Singapore's Ministry of Communications and Information (MCI) has announced safety recommendations for apps carrying out high-risk monetary transactions.
The new Safe App Standard was published by the Cyber Security Agency of Singapore (CSA) for app developers and providers on the necessary security controls and best practices to protect their applications against common malware and phishing attempts.
An advisory from the Singapore Police recently said around 83 victims have fallen prey, with total losses amounting to at least S$155,000, since the start of this year to a phishing scam variant where scammers would impersonate DBS bank through spoofed SMSes, to phish for victims’ online banking usernames, passwords and One-Time Passwords (OTP).
The police said in most of these cases, victims would receive SMSes claiming to be from DBS bank.
The statement added that in some cases, victims would receive WhatsApp messages impersonating DBS bank security department officers who would provide forged bank statements displaying unauthorised transactions made in the victims’ e-wallets.
MCI's minister, Josephine Teo, said the standard will reduce the risk of malicious actors exploiting weaknesses in the app design and protect user data and transactions via all kinds of apps, including e-commerce.
CSA’s standards also recommend that developers build in malware detection capabilities on their apps, since this has proven to be effective in disrupting scammers’ unauthorised transactions using compromised devices, she added.
The standard focuses on four critical areas commonly targeted by threat actors.
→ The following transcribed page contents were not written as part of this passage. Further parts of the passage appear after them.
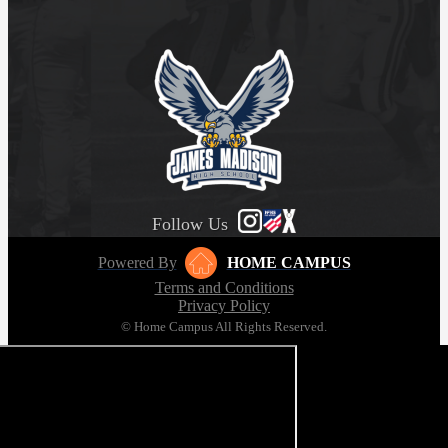
Follow Us
Powered By
HOME CAMPUS
Terms and Conditions
Privacy Policy
© Home Campus All Rights Reserved.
It directs developers to validate user identity (authentication) and user access rights (authorisation) within an application.
It calls for safeguarding the integrity and confidentiality of sensitive data such as personally identifiable information stored locally on the user’s device and application server when it is not actively being used or transmitted.
The guidelines also suggest additional measures like anti-tampering and anti-reversing security controls that developers can implement to counter cyber attacks.
CSA said these measures were developed by referencing established industry standards including the Open Web Application Security Project, the Payment Card Industry Data Security Standard and the European Union Agency for Network and Information Security.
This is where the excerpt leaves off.